Four months ago, I smashed my finger in the door of my daughters' room. Blood began to spread under the nail. It throbbed for days. Then it turned black. Then the black spot began to grow out from the cuticle. For much longer than I thought, my nail continued to grow out black. A couple weeks ago, the top layer of nail came out of the cuticle separated from the new nail growing underneath. The "black spot," which was of course, dried blood, slowly disappeared as the water with every bath, hand-washing or dish-cleaning, did its invisible, gentle job of washing it away. Now, I have this unsightly layer of fingernail which looks like a dirty piano key. Thick, yellowish. Unattached at the bottom, still attached at the top. There's nothing I can do about it, and nothing I want to do about it. It would hurt! So I leave it, and look at it. Day after day after day. We're not talking great loss here. We're talking a single fingernail. But it's teaching me a whopper of a lesson: It's going to take as long as it's going to take.
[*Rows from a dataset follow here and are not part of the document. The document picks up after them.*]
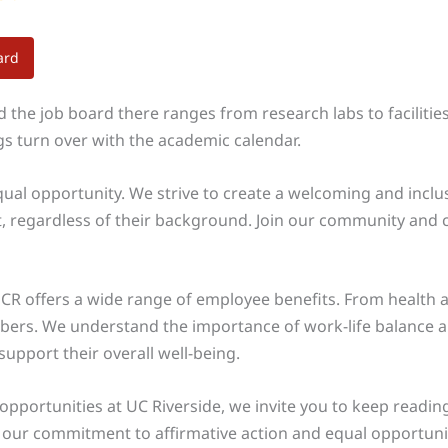
ard
the job board there ranges from research labs to facilities 
ngs turn over with the academic calendar.
equal opportunity. We strive to create a welcoming and inclu
, regardless of their background. Join our community and c
UCR offers a wide range of employee benefits. From health a
mbers. We understand the importance of work-life balance 
upport their overall well-being.
 opportunities at UC Riverside, we invite you to keep readin
 our commitment to affirmative action and equal opportunity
That's a finger. But then there's my heart. In 2006 my father died. This is the sort of earthquake we all suffer, and there could be no more apt geographical metaphor. The plates shifted. My grounding, which I so trusted, fell away. Nothing was solid. And here I am 4 years later, still putting things right, or trying to rebuild with lighter more flexible materials the structure of my heart. The pain is still there, but it has morphed. And it has changed me. Time is passing. It will continue to pass. It will take as long as it takes.
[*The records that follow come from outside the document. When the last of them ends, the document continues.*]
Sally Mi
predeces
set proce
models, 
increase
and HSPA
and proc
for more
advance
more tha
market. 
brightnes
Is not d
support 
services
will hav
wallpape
Marriage. (That subject again.) My marriage is a miracle to me. It has grown and evolved according to its own clock. It has a sense of time that eludes me. It seems to have a timeless faith in itself that keeps it going, even when we have run out of patience or nice things to say. Darkness, light. Another day / month / year.

We have to trust in these times. We have to surrender to them. We are in their grasp and their flow. They will confuse us, serve us well, outlive us.

And so, as I've written this, I've overcooked my lunch, unaware of the time. Geologic time is no good for steaming vegetables.